PA: What is the role of the adviser in helping plan sponsors improve their retirement programs?
Guido: We consider the financial advisers that we work with and that work with our plan sponsors as a true extension of the service delivery chain—a true collaboration.
The goal is to make the plan the healthiest it can be and to make it as easy as possible for the participants to maximize the benefits. So to that end, at the plan sponsor level, we work hand in hand with the adviser in the best interest of the client and participant to—where applicable—take action where we can lighten the burden of the client.
For example, when the client needs to engage as a fiduciary, we can make available any data that is relative at that time to make the next step clear. At the participant level, where there are opportunities to improve utilization, deferral rates or diversification, we also work hand in hand with advisers, creating possible solutions—whether they be jointly conducting education seminars or jointly meeting with the client to evaluate steps that were taken to make improvements, how those improvements have taken shape and what, if any, next steps are to be made. Let’s do what we can do as the professionals and let the client focus on his business.

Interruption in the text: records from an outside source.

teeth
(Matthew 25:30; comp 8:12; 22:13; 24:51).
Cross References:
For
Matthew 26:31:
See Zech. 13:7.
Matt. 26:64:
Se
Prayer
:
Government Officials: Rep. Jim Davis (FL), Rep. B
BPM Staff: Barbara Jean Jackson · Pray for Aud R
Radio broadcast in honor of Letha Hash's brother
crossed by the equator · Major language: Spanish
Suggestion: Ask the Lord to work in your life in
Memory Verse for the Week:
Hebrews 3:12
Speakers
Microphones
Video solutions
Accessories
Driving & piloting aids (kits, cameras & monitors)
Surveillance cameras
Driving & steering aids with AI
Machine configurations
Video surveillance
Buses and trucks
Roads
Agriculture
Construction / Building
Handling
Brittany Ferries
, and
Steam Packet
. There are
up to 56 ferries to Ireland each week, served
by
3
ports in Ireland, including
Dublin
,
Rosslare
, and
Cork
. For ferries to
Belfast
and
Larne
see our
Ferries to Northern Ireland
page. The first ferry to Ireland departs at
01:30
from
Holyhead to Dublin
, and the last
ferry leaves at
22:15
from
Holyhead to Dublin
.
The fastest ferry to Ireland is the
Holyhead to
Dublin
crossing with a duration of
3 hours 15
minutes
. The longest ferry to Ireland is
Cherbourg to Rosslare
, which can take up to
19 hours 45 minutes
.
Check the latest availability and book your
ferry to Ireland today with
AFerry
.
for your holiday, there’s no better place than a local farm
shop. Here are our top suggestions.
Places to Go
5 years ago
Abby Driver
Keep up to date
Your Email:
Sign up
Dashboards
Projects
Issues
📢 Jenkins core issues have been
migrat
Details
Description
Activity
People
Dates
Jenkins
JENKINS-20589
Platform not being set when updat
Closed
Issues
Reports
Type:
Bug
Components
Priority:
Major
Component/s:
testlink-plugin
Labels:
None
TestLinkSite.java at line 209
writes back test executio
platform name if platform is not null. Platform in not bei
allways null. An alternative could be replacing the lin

The views expressed by the speakers are their own, and do not necessarily represent those of ADP, Inc. ADP, Inc. and its affiliates do not offer investment, tax or legal advice or management services, nor serve in a fiduciary capacity with respect to retirement plans. Nothing in this article is intended to be, nor should be construed as, advice or a recommendation for a particular investment adviser, situation or plan. Please consult with your own, or have your clients consult their own, advisors for such advice and recommendations.